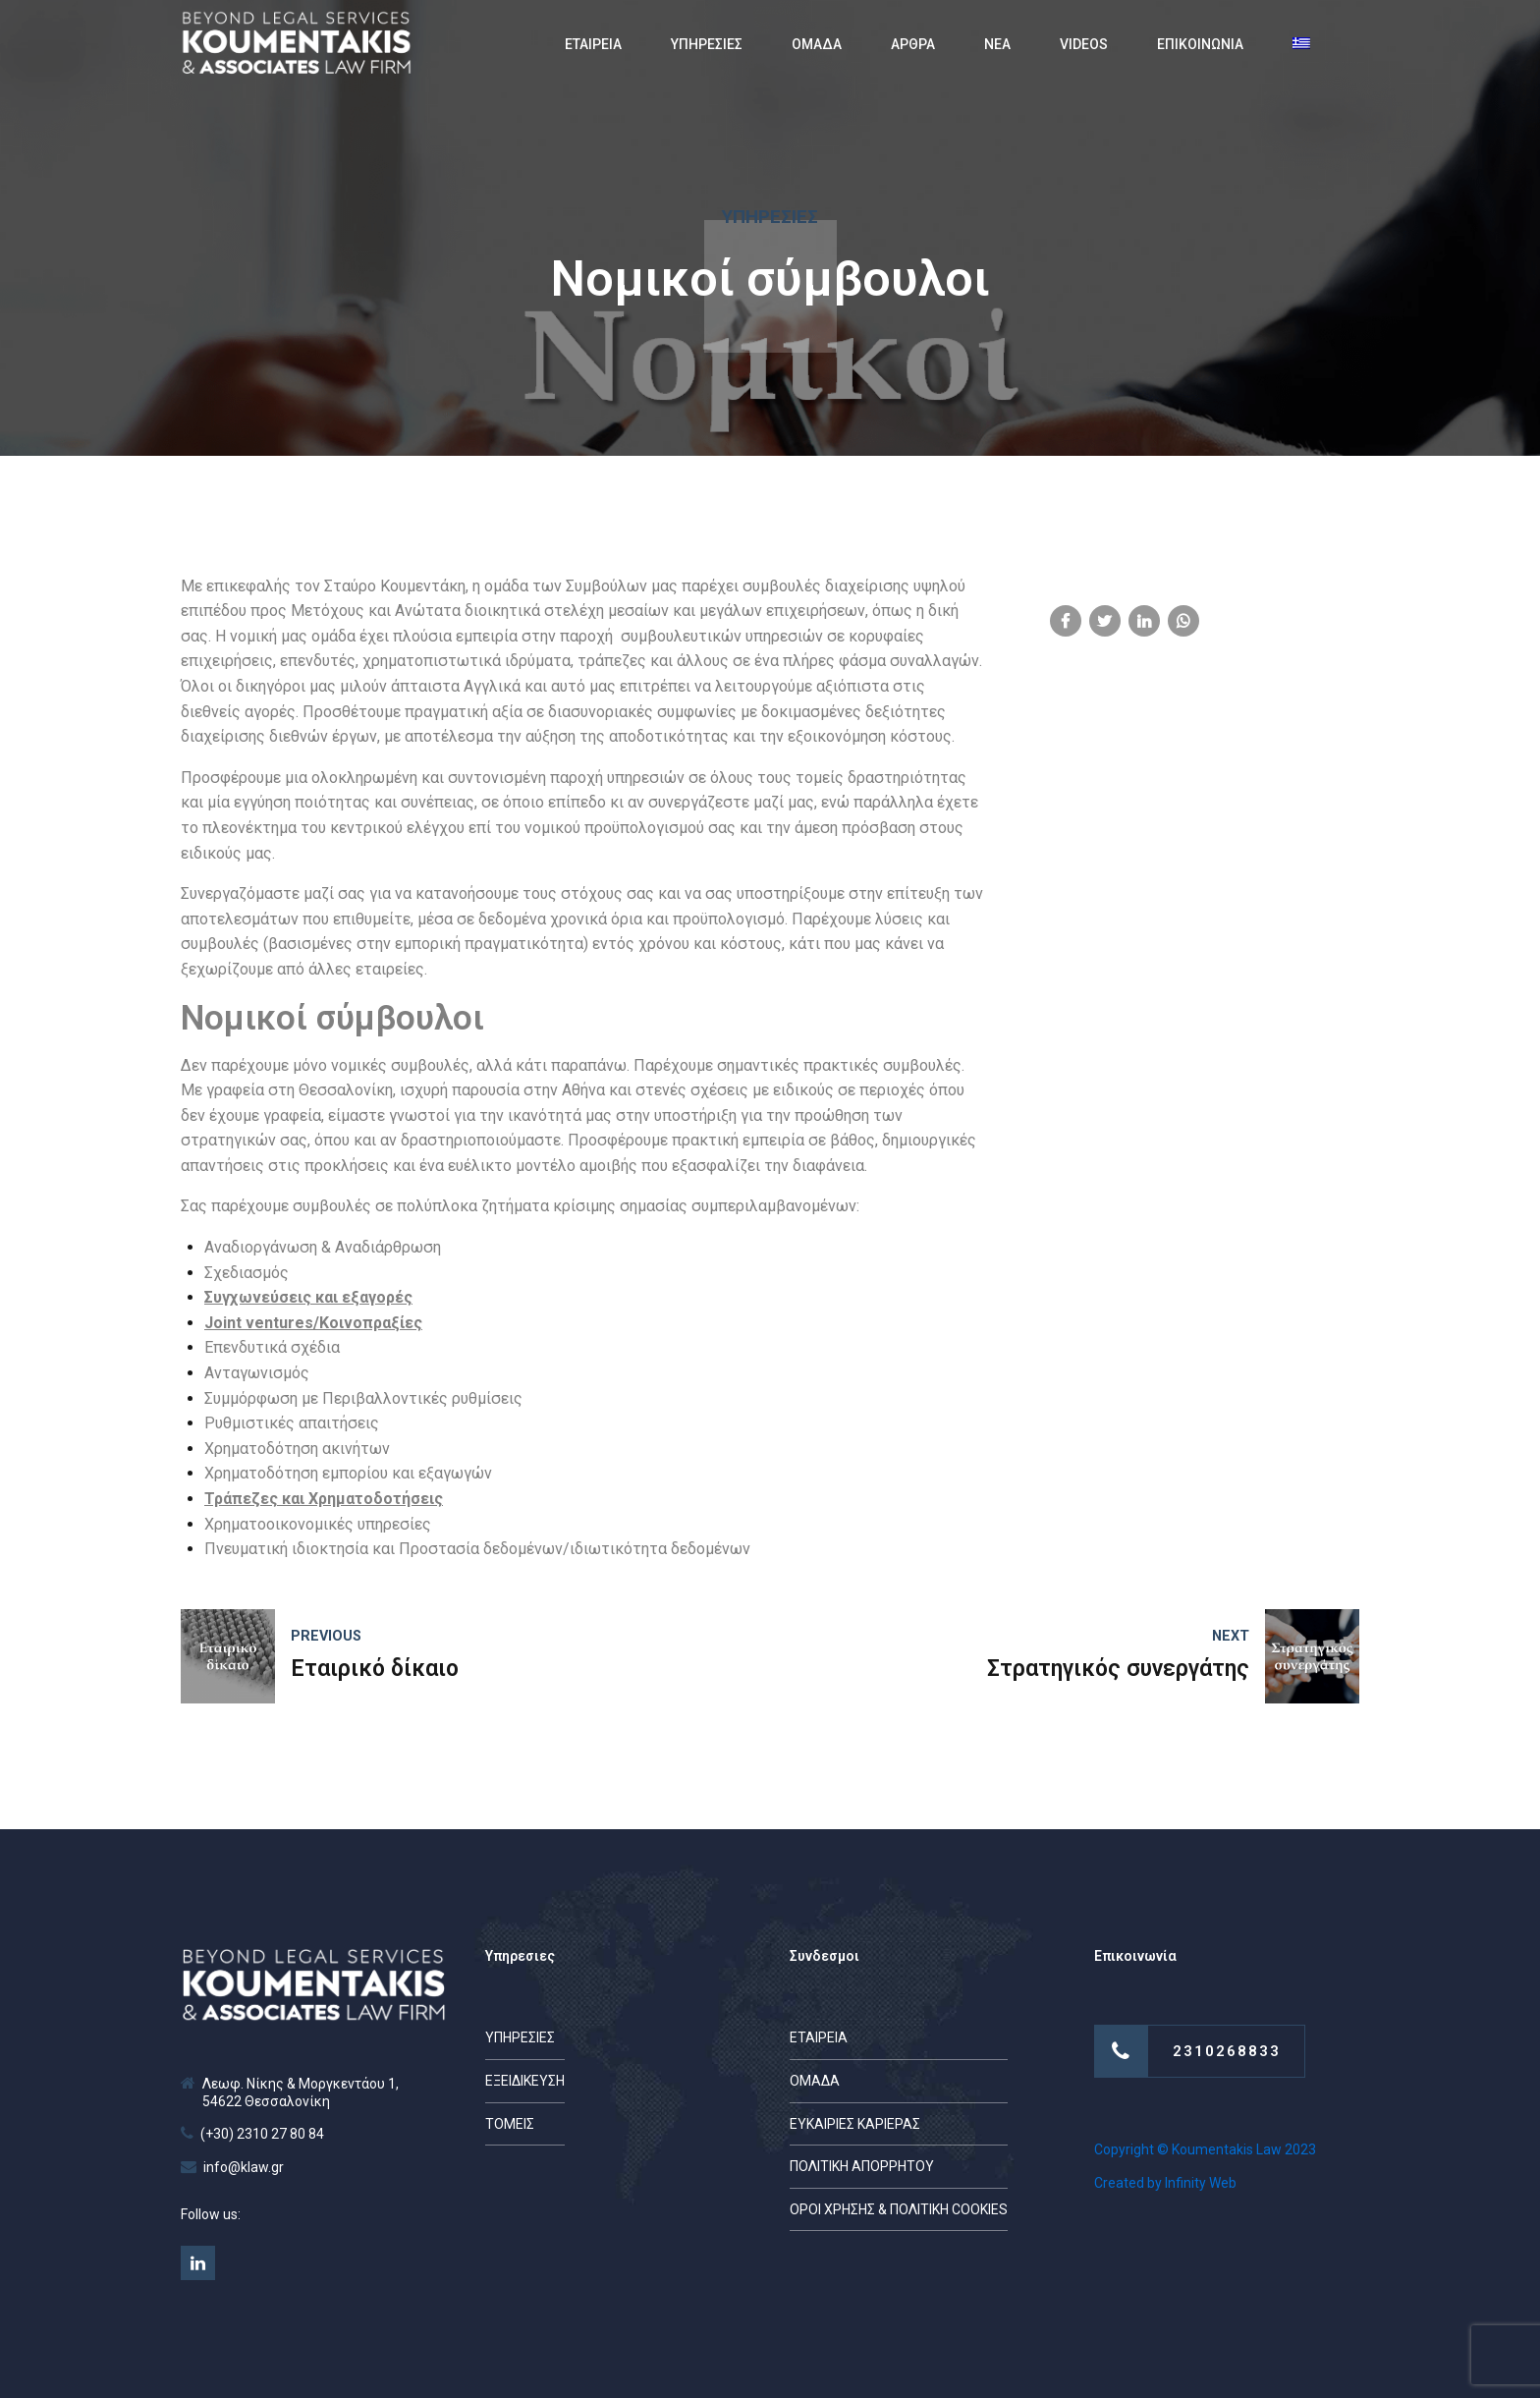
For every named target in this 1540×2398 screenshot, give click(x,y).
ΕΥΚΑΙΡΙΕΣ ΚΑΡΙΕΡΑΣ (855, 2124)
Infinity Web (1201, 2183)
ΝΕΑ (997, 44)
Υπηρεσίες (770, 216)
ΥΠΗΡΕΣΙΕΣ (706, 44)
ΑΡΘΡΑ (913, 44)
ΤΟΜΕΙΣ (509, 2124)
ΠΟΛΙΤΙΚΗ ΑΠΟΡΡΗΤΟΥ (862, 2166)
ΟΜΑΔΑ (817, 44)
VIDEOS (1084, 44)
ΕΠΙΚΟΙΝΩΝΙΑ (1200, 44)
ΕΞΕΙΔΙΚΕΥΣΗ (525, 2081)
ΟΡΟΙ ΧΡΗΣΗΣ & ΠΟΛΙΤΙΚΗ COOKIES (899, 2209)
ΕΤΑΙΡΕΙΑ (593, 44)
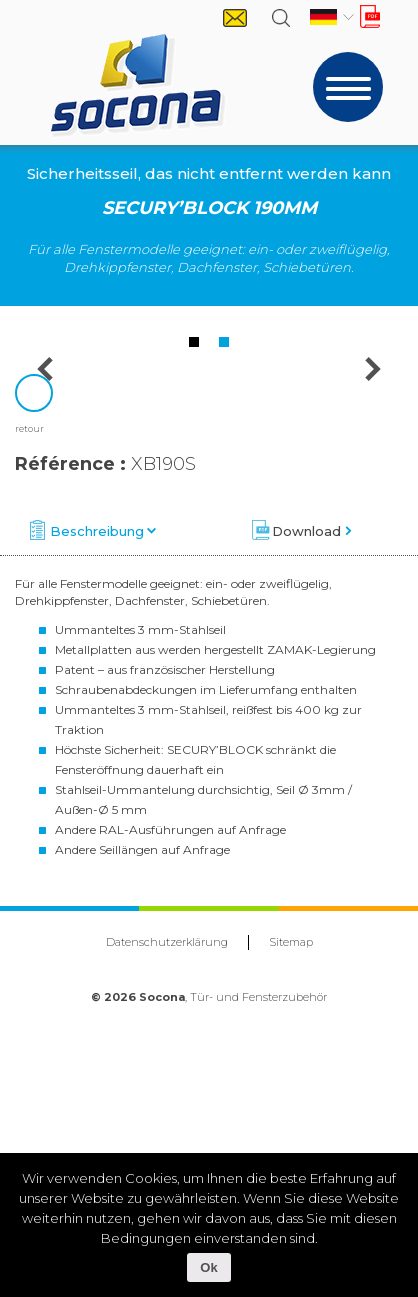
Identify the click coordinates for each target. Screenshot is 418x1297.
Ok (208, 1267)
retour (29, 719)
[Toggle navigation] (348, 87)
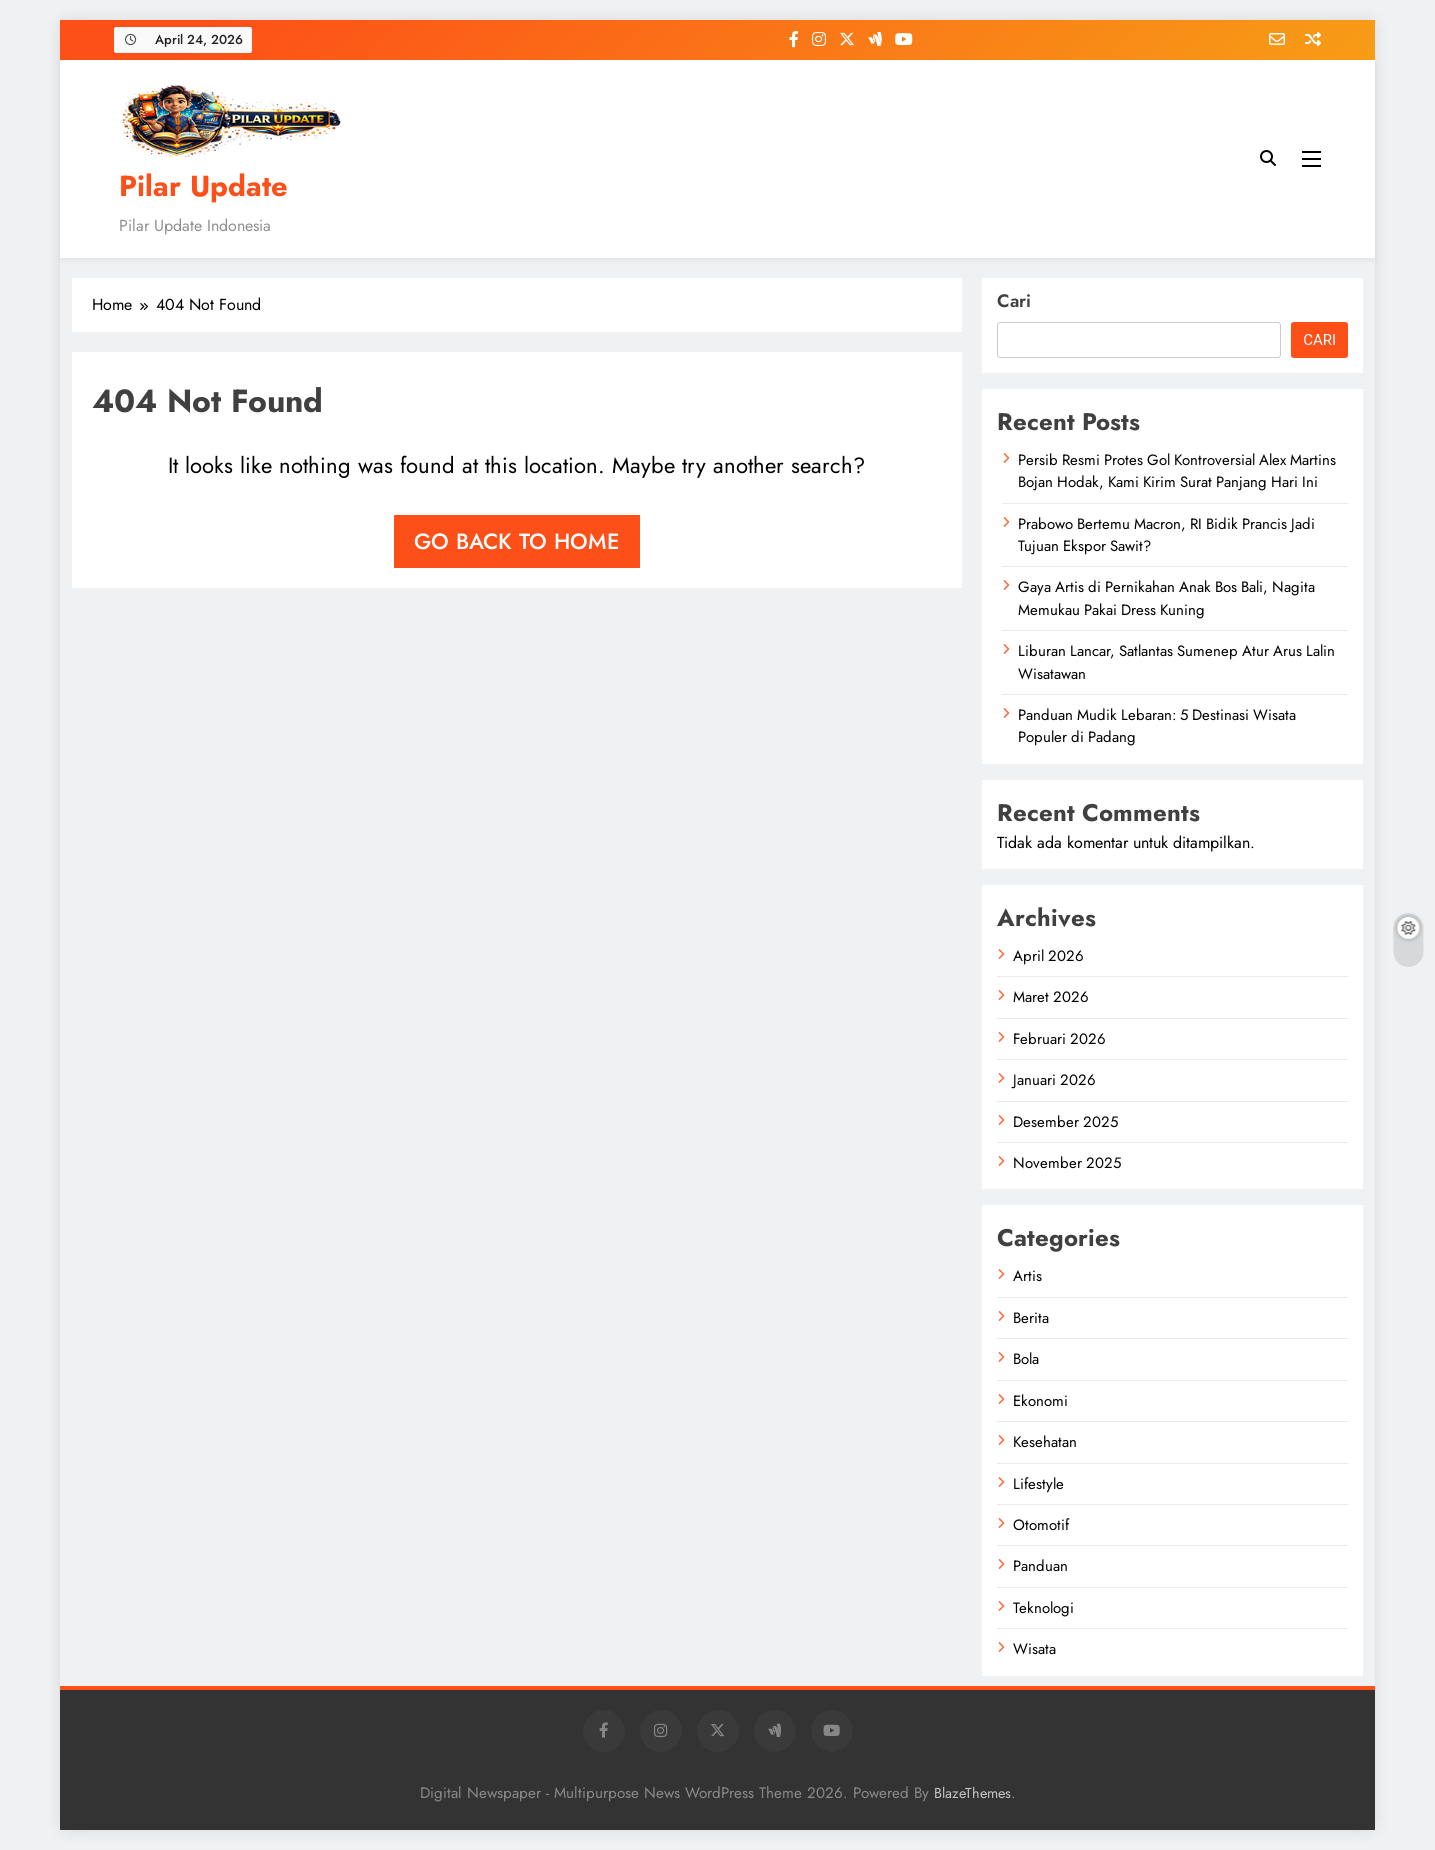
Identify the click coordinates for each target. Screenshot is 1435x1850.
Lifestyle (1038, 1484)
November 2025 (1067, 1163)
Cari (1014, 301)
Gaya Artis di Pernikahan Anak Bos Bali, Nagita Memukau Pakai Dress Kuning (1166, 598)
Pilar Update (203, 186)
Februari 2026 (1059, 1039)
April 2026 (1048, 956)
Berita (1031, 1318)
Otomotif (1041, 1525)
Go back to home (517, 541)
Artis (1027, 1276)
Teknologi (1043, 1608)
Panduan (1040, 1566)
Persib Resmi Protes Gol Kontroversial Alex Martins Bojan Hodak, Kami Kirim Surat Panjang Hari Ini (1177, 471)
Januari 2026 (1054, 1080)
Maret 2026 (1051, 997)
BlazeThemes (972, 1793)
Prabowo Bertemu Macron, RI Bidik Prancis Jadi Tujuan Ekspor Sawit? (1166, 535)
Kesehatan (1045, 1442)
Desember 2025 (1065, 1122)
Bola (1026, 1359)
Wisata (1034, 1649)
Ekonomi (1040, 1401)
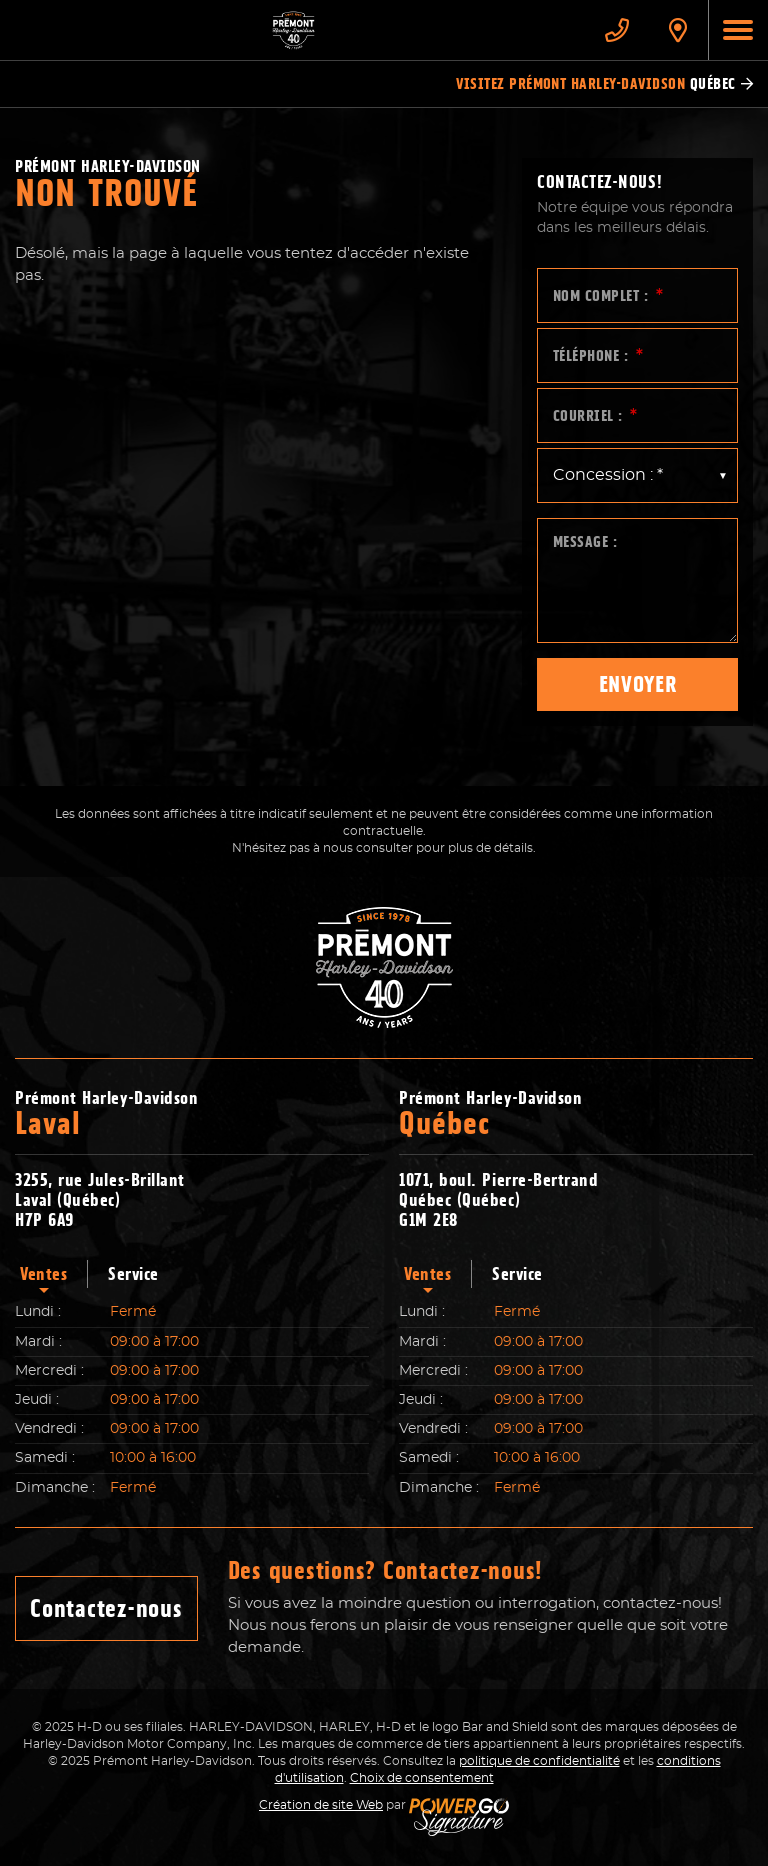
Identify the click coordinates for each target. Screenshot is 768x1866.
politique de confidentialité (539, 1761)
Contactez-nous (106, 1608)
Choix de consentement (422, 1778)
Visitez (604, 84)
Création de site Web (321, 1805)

Task description: From the listing above, pick out every line containing "each".

Result of the exercise:
Identify the click coordinates for each target. Screenshot is 418x1297.
Identify the click coordinates for each target. Screenshot is 1435x1850.
Identify the click coordinates for each target. Screenshot is 768x1866.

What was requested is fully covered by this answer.